Una recente Sentenza della Suprema Corte statuisce il diritto del lavoratore a rifiutare il trasferimento ingiustificato
La Corte di Cassazione, Sezione Lavoro, ha infatti valutato ritenuto illegittimo un provvedimento di licenziamento verso un del lavoratore che aveva rifiutato il trasferimento in una sede molto lontana dalla propria città di residenza. Il dipendente aveva però dato disponibilità a continuare a lavorare invece nella sede precedente. E nel corso del dibattimento era emerso appunto che non vi fosse una reale necessità di trasferirlo.

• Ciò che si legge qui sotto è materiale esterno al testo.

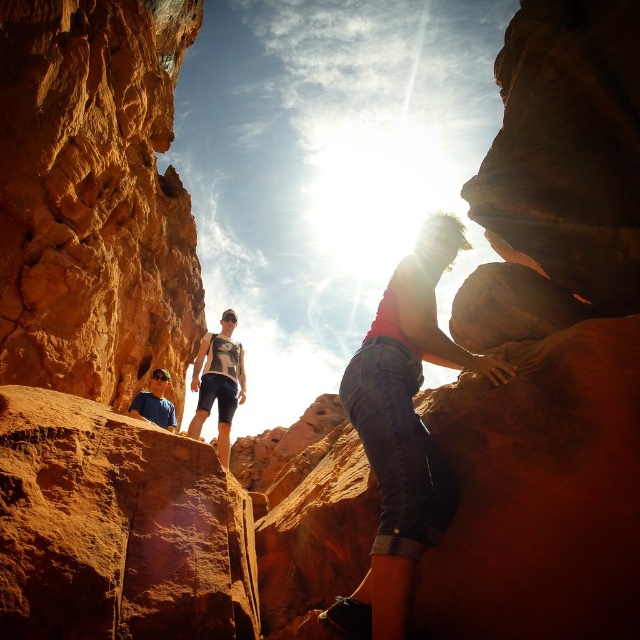 You are a hiker planning to cross from the rustic sandstone rock at left to the matte blue shirt at lower left. Given that your backpack can only hold enough supplies for a 25 meter journey, will you have enough supplies to make the trip?

The rustic sandstone rock at left and matte blue shirt at lower left are 24.79 meters apart. Since your backpack can hold supplies for 25 meters, you have just enough supplies to make the trip.

You are a hiker planning to climb the canyon wall. You see the rustic sandstone rock at left and the denim shorts at center. Which object is higher up the wall?

The rustic sandstone rock at left is located above the denim shorts at center, so it is higher up the wall. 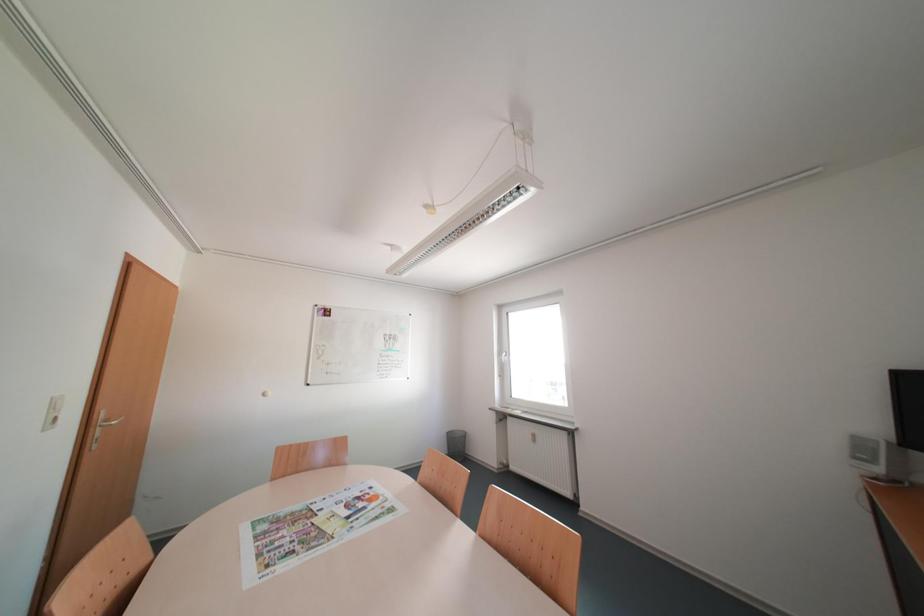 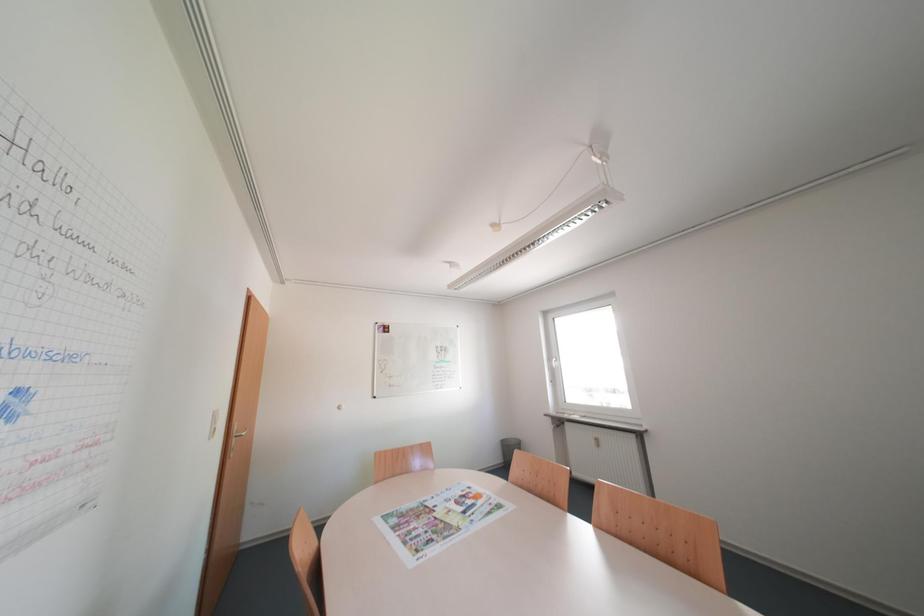 Question: The images are taken continuously from a first-person perspective. In which direction is your viewpoint rotating?

Choices:
 (A) Left
 (B) Right
 (C) Up
 (D) Down

Answer: (A) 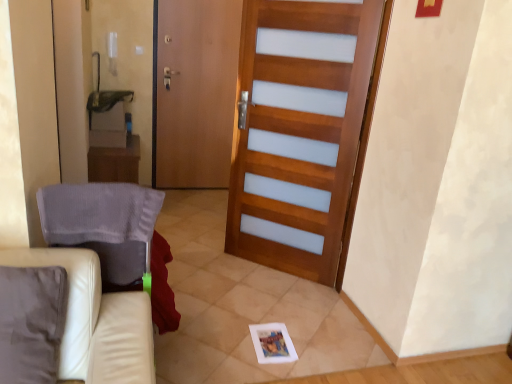 Find the location of a particular element. The height and width of the screenshot is (384, 512). wooden barn door at center is located at coordinates [298, 131].

Find the location of a particular element. wooden table at left is located at coordinates (113, 157).

Where is `wooden barn door at center`? wooden barn door at center is located at coordinates (298, 131).

Is wooden screen door at center looking in the opposite direction of wooden barn door at center?

That's not correct — wooden screen door at center is not looking away from wooden barn door at center.

Does point (192, 178) appear closer or farther from the camera than point (322, 48)?

Point (192, 178) is positioned farther from the camera compared to point (322, 48).

Between wooden screen door at center and wooden barn door at center, which one has less height?

wooden barn door at center.

Can you confirm if gray fabric armchair at left is bigger than white leather couch at lower left?

Actually, gray fabric armchair at left might be smaller than white leather couch at lower left.

Considering the relative sizes of gray fabric armchair at left and white leather couch at lower left in the image provided, is gray fabric armchair at left wider than white leather couch at lower left?

Incorrect, the width of gray fabric armchair at left does not surpass that of white leather couch at lower left.

Is white leather couch at lower left a part of gray fabric armchair at left?

No, gray fabric armchair at left does not contain white leather couch at lower left.

From the image's perspective, is gray fabric armchair at left above or below white leather couch at lower left?

From the image's perspective, gray fabric armchair at left appears above white leather couch at lower left.

Which object is further away from the camera, wooden table at left or gray fabric armchair at left?

wooden table at left.

Measure the distance from wooden table at left to gray fabric armchair at left.

The distance of wooden table at left from gray fabric armchair at left is 6.26 feet.

Which object is thinner, wooden table at left or gray fabric armchair at left?

Thinner between the two is gray fabric armchair at left.

Which of these two, wooden table at left or gray fabric armchair at left, stands shorter?

gray fabric armchair at left.

Is point (326, 164) positioned before point (173, 154)?

That is True.

Considering the sizes of objects wooden barn door at center and wooden screen door at center in the image provided, who is taller, wooden barn door at center or wooden screen door at center?

With more height is wooden screen door at center.

How different are the orientations of wooden barn door at center and wooden screen door at center in degrees?

wooden barn door at center and wooden screen door at center are facing 25.7 degrees away from each other.

In the scene shown: Could wooden screen door at center be considered to be inside wooden barn door at center?

No, wooden screen door at center is not surrounded by wooden barn door at center.

Can you confirm if wooden screen door at center is positioned to the left of wooden table at left?

No.

Relative to wooden table at left, is wooden screen door at center in front or behind?

Clearly, wooden screen door at center is behind wooden table at left.

Is wooden table at left inside wooden screen door at center?

No, wooden table at left is not inside wooden screen door at center.

Who is shorter, white leather couch at lower left or gray fabric armchair at left?

gray fabric armchair at left.

In the scene shown: Is gray fabric armchair at left at the back of white leather couch at lower left?

Yes, white leather couch at lower left is positioned with its back facing gray fabric armchair at left.

Which of these two, white leather couch at lower left or gray fabric armchair at left, is thinner?

With smaller width is gray fabric armchair at left.

Can you confirm if wooden barn door at center is smaller than white leather couch at lower left?

No.

From the image's perspective, who appears lower, wooden barn door at center or white leather couch at lower left?

white leather couch at lower left is shown below in the image.

Measure the distance from wooden barn door at center to white leather couch at lower left.

The distance of wooden barn door at center from white leather couch at lower left is 1.56 meters.

Choose the correct answer: Is wooden barn door at center inside white leather couch at lower left or outside it?

wooden barn door at center exists outside the volume of white leather couch at lower left.

Find the location of a particular element. The height and width of the screenshot is (384, 512). screen door above the wooden barn door at center (from the image's perspective) is located at coordinates (195, 91).

I want to click on armchair that appears on the right of white leather couch at lower left, so click(103, 224).

Based on their spatial positions, is white leather couch at lower left or wooden table at left further from wooden barn door at center?

white leather couch at lower left lies further to wooden barn door at center than the other object.

Based on their spatial positions, is wooden table at left or wooden screen door at center closer to gray fabric armchair at left?

wooden table at left lies closer to gray fabric armchair at left than the other object.

From the image, which object appears to be nearer to wooden screen door at center, white leather couch at lower left or gray fabric armchair at left?

gray fabric armchair at left lies closer to wooden screen door at center than the other object.

Considering their positions, is wooden barn door at center positioned closer to gray fabric armchair at left than wooden table at left?

Based on the image, wooden barn door at center appears to be nearer to gray fabric armchair at left.

In the scene shown: Estimate the real-world distances between objects in this image. Which object is further from wooden barn door at center, white leather couch at lower left or wooden screen door at center?

white leather couch at lower left lies further to wooden barn door at center than the other object.

From the image, which object appears to be nearer to wooden table at left, white leather couch at lower left or wooden barn door at center?

The object closer to wooden table at left is wooden barn door at center.

Estimate the real-world distances between objects in this image. Which object is closer to wooden barn door at center, gray fabric armchair at left or white leather couch at lower left?

Based on the image, gray fabric armchair at left appears to be nearer to wooden barn door at center.

From the image, which object appears to be farther from wooden barn door at center, wooden screen door at center or white leather couch at lower left?

Among the two, white leather couch at lower left is located further to wooden barn door at center.

The image size is (512, 384). What are the coordinates of `armchair between white leather couch at lower left and wooden barn door at center from front to back` in the screenshot? It's located at (103, 224).

Where is `barn door between gray fabric armchair at left and wooden screen door at center along the z-axis`? Image resolution: width=512 pixels, height=384 pixels. barn door between gray fabric armchair at left and wooden screen door at center along the z-axis is located at coordinates (298, 131).

Find the location of a particular element. The width and height of the screenshot is (512, 384). barn door positioned between white leather couch at lower left and wooden screen door at center from near to far is located at coordinates (298, 131).

Find the location of a particular element. The width and height of the screenshot is (512, 384). table between white leather couch at lower left and wooden screen door at center along the z-axis is located at coordinates (113, 157).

Come purtroppo spesso accade, l’azienda aveva però cercato di obbligare il lavoratore a tale trasferimento ingiustificato e illegittimo. E al suo rifiuto, pur motivato, lo aveva licenziato. La sentenza n. 22656 del 25 settembre 2018, ha valutato che in una simile situazione sia il dipendente che l’azienda non avevano adempiuto ai propri obblighi. Era però necessario, come è stato fatto in sede di Giudizio, valutare anche quale fosse l’inadempimento o la trasgressione di maggior gravità.
La Corte di Cassazione ha ritenuto – giustamente a nostro avviso – che gli inadempimenti e le illegittimità più grave fossero appunto quelle compiute dall’azienda datrice di lavoro. E che il lavoratore abbia invece compiuto inadempimenti di minor rilevanza. Esercitando inoltre allo stesso tempo un legittimo diritto di autotutela verso un provvedimento aziendale illegittimo e ingiustificato.
A prescindere dal caso specifico, su cui ad oggi non abbiamo maggiori informazioni, dobbiamo anche ricordare che trasferimenti ingiustificati o comunque non sufficientemente motivati, sono spesso stabiliti e attuati come risultato di strategie di mobbing, o comunque vessatorie. O comunque mirate a colpire il lavoratore, e soprattutto ad estrometterlo dall’azienda. La Sentenza della Corte di Cassazione interviene quindi anche, indirettamente, su situazioni di mobbing o vessazioni attuate attraverso comportamenti di questo tipo. In attesa che, come sembra, sia approvata una Legge contro il mobbing, attualmente al vaglio della Commissione della Camera dei Deputati.